'''
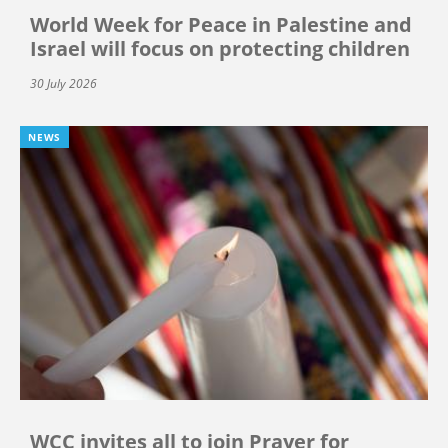
World Week for Peace in Palestine and
Israel will focus on protecting children
30 July 2026
NEWS
WCC invites all to join Prayer for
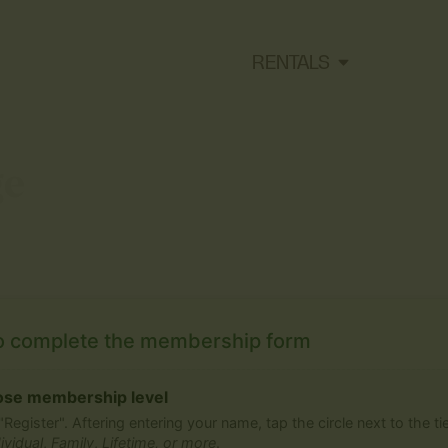
RENTALS
ge
o complete the membership form
se membership level
 "Register". Aftering entering your name, tap the circle next to the t
ividual
,
Family
,
Lifetime, or more
.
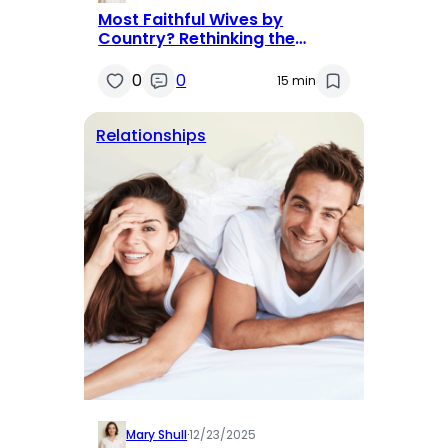
Most Faithful Wives by
Country? Rethinking the
Question
0
0
15 min
Relationships
Mary Shull
·
12/23/2025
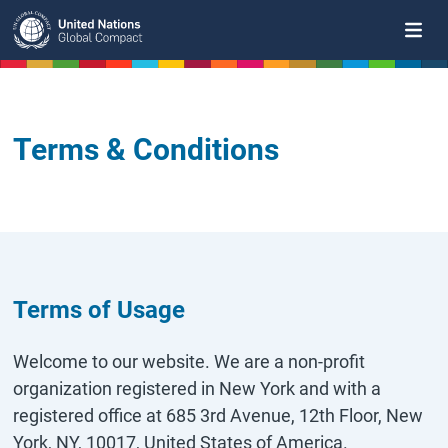
Skip
to
main
content
Terms & Conditions
Terms of Usage
Welcome to our website. We are a non-profit
organization registered in New York and with a
registered office at 685 3rd Avenue, 12th Floor, New
York, NY, 10017, United States of America.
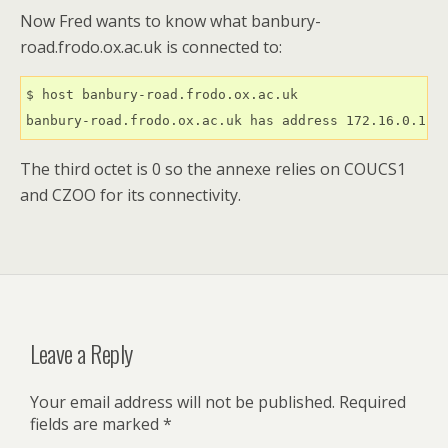
Now Fred wants to know what banbury-
road.frodo.ox.ac.uk is connected to:
$ host banbury-road.frodo.ox.ac.uk

banbury-road.frodo.ox.ac.uk has address 172.16.0.1
The third octet is 0 so the annexe relies on COUCS1
and CZOO for its connectivity.
Leave a Reply
Your email address will not be published.
Required
fields are marked
*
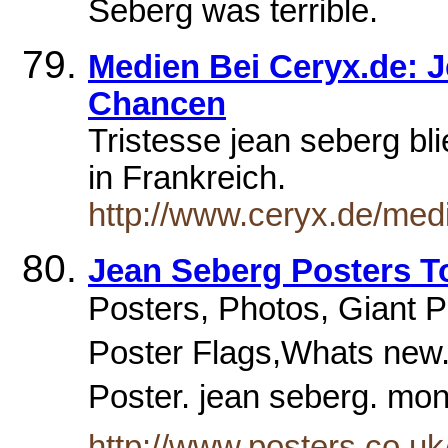
Seberg was terrible.
Medien Bei Ceryx.de: 
Chancen
Tristesse jean seberg bli
in Frankreich.
http://www.ceryx.de/med
Jean Seberg Posters T
Posters, Photos, Giant Pos
Poster Flags,Whats new.
Poster. jean seberg. mo
http://www.posters.co.u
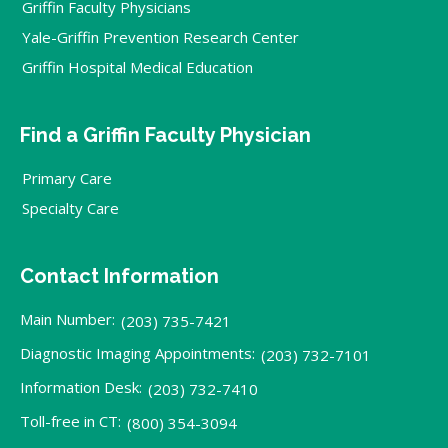
Griffin Faculty Physicians
Yale-Griffin Prevention Research Center
Griffin Hospital Medical Education
Find a Griffin Faculty Physician
Primary Care
Specialty Care
Contact Information
Main Number:
(203) 735-7421
Diagnostic Imaging Appointments:
(203) 732-7101
Information Desk:
(203) 732-7410
Toll-free in CT:
(800) 354-3094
'''
Required work:
Give back every record above word for word; the pictures have no place in it.

Output:
World Week for Peace in Palestine and
Israel will focus on protecting children
30 July 2026
NEWS
WCC invites all to join Prayer for
RENTALS
ge
o complete the membership form
se membership level
 "Register". Aftering entering your name, tap the circle next to the t
ividual
,
Family
,
Lifetime, or more
.
Most Faithful Wives by
Country? Rethinking the
Question
0
0
15 min
Relationships
Mary Shull
·
12/23/2025
Skip
to
main
content
Terms & Conditions
Terms of Usage
Welcome to our website. We are a non-profit
organization registered in New York and with a
registered office at 685 3rd Avenue, 12th Floor, New
York, NY, 10017, United States of America.
Now Fred wants to know what banbury-
road.frodo.ox.ac.uk is connected to:
$ host banbury-road.frodo.ox.ac.uk

banbury-road.frodo.ox.ac.uk has address 172.16.0.1
The third octet is 0 so the annexe relies on COUCS1
and CZOO for its connectivity.
Leave a Reply
Your email address will not be published.
Required
fields are marked
*
Seberg was terrible.
Medien Bei Ceryx.de: 
Chancen
Tristesse jean seberg bli
in Frankreich.
http://www.ceryx.de/med
Jean Seberg Posters T
Posters, Photos, Giant Pos
Poster Flags,Whats new.
Poster. jean seberg. mo
http://www.posters.co.u
Griffin Faculty Physicians
Yale-Griffin Prevention Research Center
Griffin Hospital Medical Education
Find a Griffin Faculty Physician
Primary Care
Specialty Care
Contact Information
Main Number:
(203) 735-7421
Diagnostic Imaging Appointments:
(203) 732-7101
Information Desk:
(203) 732-7410
Toll-free in CT:
(800) 354-3094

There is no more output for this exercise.